Turns out I actually heard the language quite a bit when I was young, though I don’t have a distinct memory of it because I didn’t know the difference. “Are you kidding!?” My father said when I recently asked if I was exposed to Tâi-gí as a child on our yearly visits to Taipei. “We wouldn’t dare speak Chinese to your A-kong.” Taiwanese was also a language my father would speak with his Taiwanese American friends back in the U.S. where we lived, mixing his mother tongue in with Mandarin and English so that I could understand some of what he was saying, but other phrases would sound completely different.
Last January 2020, pre-pandemic, when I flew to Taipei to vote in my first Taiwan presidential election, I also brought a mobile rig to film my elders, interviewing them about their past and Taiwan’s complex colonial history. I wanted to help preserve our story for my son and the youngest generation of our family who now all live overseas. I also hoped the interviews could be a useful English-language resource for other Taiwanese and Taiwanese diaspora. I wanted my relatives to speak in the languages they were most comfortable and so the interviews ended up being a mixture of Tâi-gí, Mandarin, and English.
Then, this January 2021, I attended a virtual event The Present & Future of Taiwanese with Professor 李勤岸 Khîn-huānn, hosted by the Taiwan School of Taiwanese American Center (TAC) of Northern California. Professor Khîn-huānn has dedicated his life to rescuing and reviving the Taiwanese language.

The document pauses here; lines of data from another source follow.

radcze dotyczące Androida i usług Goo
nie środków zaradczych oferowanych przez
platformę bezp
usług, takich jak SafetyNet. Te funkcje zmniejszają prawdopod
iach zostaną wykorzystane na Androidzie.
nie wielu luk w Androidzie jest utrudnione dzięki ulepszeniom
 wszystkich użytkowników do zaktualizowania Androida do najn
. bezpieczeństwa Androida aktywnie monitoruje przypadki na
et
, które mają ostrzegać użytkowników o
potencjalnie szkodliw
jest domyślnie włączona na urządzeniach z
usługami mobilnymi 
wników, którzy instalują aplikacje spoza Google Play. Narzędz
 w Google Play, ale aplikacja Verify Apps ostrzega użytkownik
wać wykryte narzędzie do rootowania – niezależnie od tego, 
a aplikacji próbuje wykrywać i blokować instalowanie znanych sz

During the talk, he read one of his poems in Tâi-gí and I found myself again nostalgic and emotional. I woke up the next morning inspired and finally put together my first Taiwanese Daughter short film "Forbidden Tâi-gí 台語” (above) in which my father and auntie talk about growing up under one-party authoritarian rule after World War II and how they were suddenly forbidden to speak their mother tongue in school.

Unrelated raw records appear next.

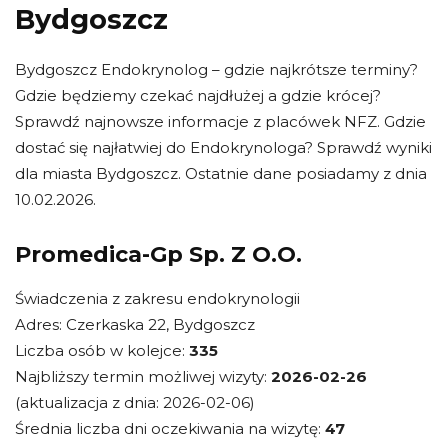
Bydgoszcz
Bydgoszcz Endokrynolog – gdzie najkrótsze terminy?
Gdzie będziemy czekać najdłużej a gdzie krócej?
Sprawdź najnowsze informacje z placówek NFZ. Gdzie
dostać się najłatwiej do Endokrynologa? Sprawdź wyniki
dla miasta Bydgoszcz. Ostatnie dane posiadamy z dnia
10.02.2026.
Promedica-Gp Sp. Z O.O.
Świadczenia z zakresu endokrynologii
Adres: Czerkaska 22, Bydgoszcz
Liczba osób w kolejce:
335
Najbliższy termin możliwej wizyty:
2026-02-26
(aktualizacja z dnia: 2026-02-06)
Średnia liczba dni oczekiwania na wizytę:
47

Today, it's true Tâi-gí is still spoken throughout Taiwan. But there's also a hard reality that less and less young people are fluent, conversational, or able to speak the language well, if at all. Successive generations are experiencing a continued, gradual loss of Tâi-gí skills so that the language is slowly being reduced to simple greetings and basic phrases. Certainly this has been true in my family where my father’s generation are all fluent in Tâi-gí but few in my generation are, and none in my son’s generation are at all.

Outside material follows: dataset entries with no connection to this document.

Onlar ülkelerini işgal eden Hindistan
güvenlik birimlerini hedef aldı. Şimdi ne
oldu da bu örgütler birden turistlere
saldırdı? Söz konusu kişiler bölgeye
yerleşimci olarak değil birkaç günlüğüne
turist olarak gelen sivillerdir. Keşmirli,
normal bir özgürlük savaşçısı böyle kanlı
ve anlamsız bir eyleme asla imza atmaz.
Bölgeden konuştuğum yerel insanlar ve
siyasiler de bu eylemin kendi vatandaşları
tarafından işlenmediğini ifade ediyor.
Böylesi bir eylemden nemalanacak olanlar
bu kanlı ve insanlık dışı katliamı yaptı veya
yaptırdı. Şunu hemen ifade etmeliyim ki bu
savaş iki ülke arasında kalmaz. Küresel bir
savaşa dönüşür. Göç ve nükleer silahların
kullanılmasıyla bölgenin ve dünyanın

Taiwanese is by far the most spoken language in Taiwan besides Mandarin, which is usually referred to in Taiwan as the national language, or guóyǔ (國語). According to Taiwan’s 2010 census, Taiwanese is spoken by 81.9% of the island’s population, compared to Mandarin’s 83.5%. These figures, however, are misleading. Although 81.9% of Taiwanese citizens can speak Taiwanese to some degree, they often cannot speak it well, as Taiwan’s education system and workplaces have long prioritized Mandarin. (source: Ketagalan Media)
What the future of Tâi-gí will be in Taiwan, I’m not sure. As a result, it's become important to me to teach my son the history I didn't know at his age and to be able to hear the difference between Taiwanese and Mandarin. Even just a basic foundation is integral to understand what being Taiwanese means in our family. And I'm happy to say my son has developed an affection for Tâi-gí, which I did not expect. He likes to study vocabulary with me and try to beat me at memorization (he wins a lot). But the best thing is that he likes to surprise Taiwanese elders with “to-siā” or other words he knows just to see their faces light up with joy. Because he now knows the significance and understands how much it means to them.